Une rentrée qui a de la classe pour les jeunes artistes de l'Académie de l'Opéra de Paris

Rentrée des classes pour les 23 jeunes artistes et les 13 artisans d'art de l'Académie. Avec un premier concert très prometteur d'une équipe presque entièrement renouvelée, la saison s'ouvre sous de bons auspices.



"La Chauve-souris" (2018-2019) © Elizabeth Carecchio/OnP.
"La Chauve-souris" (2018-2019) © Elizabeth Carecchio/OnP.
Transmission, formation et création sont les maîtres mots de la mission que s'est donnée l'Académie de l'Opéra de Paris depuis 2015 - poursuivant celle de l'Atelier Lyrique - en empruntant d'autres chemins (pour notre époque). Il s'agit avant tout de transmettre aux jeunes générations de spectateurs l'amour du spectacle, du concert, de la danse et de l'opéra ; de former les artisans et les artistes en début de carrière en leur donnant de surcroît l'opportunité de participer aux nouvelles productions mais aussi de spectacles créés spécialement pour eux.

Après leur résidence, ils sont invités pendant plusieurs années à participer aux productions de l'Opéra de Paris ; ils ont aussi souvent l'opportunité d'intégrer des institutions prestigieuses. Récemment d'anciens résidents, le violoniste Marc Desjardins et la violoncelliste Hsing-Han Tsai, viennent d'être recrutés par l'orchestre de l'Opéra. Tandis que la violoniste Louise Grindel et l'altiste Élodie Laurent sont partis respectivement au Philharmonique de Radio France et à l'Orchestre national de France.

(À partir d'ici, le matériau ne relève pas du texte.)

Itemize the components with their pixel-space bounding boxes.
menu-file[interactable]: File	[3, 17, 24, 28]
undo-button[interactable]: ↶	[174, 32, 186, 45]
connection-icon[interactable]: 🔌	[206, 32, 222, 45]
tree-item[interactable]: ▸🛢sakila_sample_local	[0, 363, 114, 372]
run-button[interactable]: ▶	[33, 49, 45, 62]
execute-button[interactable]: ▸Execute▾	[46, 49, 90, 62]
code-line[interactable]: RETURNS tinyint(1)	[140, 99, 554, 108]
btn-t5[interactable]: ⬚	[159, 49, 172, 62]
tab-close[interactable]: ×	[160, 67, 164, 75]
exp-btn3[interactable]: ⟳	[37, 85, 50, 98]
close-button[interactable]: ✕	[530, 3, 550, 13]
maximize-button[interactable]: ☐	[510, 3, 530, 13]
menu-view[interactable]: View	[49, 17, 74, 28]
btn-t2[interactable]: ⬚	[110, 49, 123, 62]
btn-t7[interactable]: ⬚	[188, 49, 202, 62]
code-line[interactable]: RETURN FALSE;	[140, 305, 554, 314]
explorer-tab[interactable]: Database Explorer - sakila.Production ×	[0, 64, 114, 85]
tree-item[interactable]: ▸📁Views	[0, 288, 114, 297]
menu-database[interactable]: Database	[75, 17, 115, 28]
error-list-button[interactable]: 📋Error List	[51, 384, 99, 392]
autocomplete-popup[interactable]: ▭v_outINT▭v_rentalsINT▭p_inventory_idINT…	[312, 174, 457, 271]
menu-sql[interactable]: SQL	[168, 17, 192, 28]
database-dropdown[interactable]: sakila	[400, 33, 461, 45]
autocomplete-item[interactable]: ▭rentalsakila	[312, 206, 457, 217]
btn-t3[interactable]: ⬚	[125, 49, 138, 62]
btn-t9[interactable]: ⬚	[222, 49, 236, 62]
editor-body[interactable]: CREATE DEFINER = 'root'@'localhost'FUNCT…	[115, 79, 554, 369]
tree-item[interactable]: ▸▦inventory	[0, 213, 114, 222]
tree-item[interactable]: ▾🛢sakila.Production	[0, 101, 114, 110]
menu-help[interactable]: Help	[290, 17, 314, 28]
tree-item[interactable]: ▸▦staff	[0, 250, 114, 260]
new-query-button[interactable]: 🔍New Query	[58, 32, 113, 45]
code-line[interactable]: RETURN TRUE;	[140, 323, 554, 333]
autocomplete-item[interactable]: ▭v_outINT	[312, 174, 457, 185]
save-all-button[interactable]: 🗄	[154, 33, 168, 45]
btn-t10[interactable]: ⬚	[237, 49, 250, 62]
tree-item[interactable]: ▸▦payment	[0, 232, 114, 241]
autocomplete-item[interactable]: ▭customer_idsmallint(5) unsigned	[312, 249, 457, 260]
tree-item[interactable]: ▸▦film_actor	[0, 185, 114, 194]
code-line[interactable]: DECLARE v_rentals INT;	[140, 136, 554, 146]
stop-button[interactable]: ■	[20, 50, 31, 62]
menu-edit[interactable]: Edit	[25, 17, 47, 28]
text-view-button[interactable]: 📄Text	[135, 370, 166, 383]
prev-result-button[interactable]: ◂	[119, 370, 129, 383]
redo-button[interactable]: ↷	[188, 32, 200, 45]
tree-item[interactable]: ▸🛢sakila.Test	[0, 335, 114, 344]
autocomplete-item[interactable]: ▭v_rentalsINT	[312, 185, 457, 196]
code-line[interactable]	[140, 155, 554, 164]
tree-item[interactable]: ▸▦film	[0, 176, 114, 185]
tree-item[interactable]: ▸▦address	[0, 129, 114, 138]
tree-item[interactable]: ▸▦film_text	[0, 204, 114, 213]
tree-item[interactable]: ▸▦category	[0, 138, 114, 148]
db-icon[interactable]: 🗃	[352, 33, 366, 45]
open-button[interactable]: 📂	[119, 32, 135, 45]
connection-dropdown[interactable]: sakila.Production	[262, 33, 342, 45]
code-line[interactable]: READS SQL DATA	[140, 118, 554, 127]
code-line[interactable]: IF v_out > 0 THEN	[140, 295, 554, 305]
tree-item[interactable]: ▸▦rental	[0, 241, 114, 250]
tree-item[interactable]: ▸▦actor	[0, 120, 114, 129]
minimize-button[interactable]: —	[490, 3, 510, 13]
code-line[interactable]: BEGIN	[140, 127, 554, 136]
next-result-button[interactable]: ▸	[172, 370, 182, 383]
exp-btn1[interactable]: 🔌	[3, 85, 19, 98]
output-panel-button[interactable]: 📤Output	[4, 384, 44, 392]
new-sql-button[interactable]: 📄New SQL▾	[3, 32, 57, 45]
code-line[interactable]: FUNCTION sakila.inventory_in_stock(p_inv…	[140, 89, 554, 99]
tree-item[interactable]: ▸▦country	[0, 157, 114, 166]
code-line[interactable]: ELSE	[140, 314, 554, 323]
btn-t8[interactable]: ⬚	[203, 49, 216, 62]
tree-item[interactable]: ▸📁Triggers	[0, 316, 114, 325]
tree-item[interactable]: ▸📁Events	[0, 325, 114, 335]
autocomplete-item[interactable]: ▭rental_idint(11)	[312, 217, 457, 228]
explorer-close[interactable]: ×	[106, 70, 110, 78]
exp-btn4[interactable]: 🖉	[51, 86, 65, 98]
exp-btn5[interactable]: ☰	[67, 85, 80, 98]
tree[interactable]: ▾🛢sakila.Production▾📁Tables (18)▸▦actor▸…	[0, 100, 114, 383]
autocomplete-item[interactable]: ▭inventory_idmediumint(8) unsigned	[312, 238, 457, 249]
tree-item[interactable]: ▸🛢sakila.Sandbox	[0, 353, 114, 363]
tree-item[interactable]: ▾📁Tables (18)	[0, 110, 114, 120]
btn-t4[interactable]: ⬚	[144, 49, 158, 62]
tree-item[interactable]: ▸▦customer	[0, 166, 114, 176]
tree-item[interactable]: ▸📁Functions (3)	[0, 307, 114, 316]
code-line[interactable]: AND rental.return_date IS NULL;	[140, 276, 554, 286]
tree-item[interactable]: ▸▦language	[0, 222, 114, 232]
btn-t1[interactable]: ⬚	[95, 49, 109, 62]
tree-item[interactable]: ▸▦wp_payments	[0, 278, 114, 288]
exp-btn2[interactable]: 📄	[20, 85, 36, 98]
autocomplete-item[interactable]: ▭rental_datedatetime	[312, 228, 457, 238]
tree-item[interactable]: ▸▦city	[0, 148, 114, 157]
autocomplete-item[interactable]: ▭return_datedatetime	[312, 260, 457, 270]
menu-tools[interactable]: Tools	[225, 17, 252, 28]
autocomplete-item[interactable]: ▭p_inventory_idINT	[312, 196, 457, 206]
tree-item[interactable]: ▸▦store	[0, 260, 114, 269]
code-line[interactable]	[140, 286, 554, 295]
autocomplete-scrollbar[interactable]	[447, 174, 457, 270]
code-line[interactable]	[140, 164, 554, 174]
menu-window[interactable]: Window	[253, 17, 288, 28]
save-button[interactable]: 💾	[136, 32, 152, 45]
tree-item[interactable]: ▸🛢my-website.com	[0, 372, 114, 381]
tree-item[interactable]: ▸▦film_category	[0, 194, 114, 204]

Pour les 350 ans de la Grande Boutique, le public retrouvera ainsi dans les productions phares de la saison d'anciens académiciens qui se sont fait un nom depuis leurs années de résidence : Stanislas de Barbeyrac, Florian Sempey, Alexandre Duhamel ou encore Aude Extrémo - pour ne citer que ces chanteurs français de grand talent. Mais aussi ces jeunes pousses nouvellement reçues à Paris. Il s'agit en effet de permettre à une quarantaine de jeunes de moins de trente ans (parfois à peine âgés de vingt ans) de fourbir leurs armes en concert, dans une masterclasse avec le baryton Ludovic Tézier, mais aussi en ateliers d'apprentissage aux disciplines décloisonnées.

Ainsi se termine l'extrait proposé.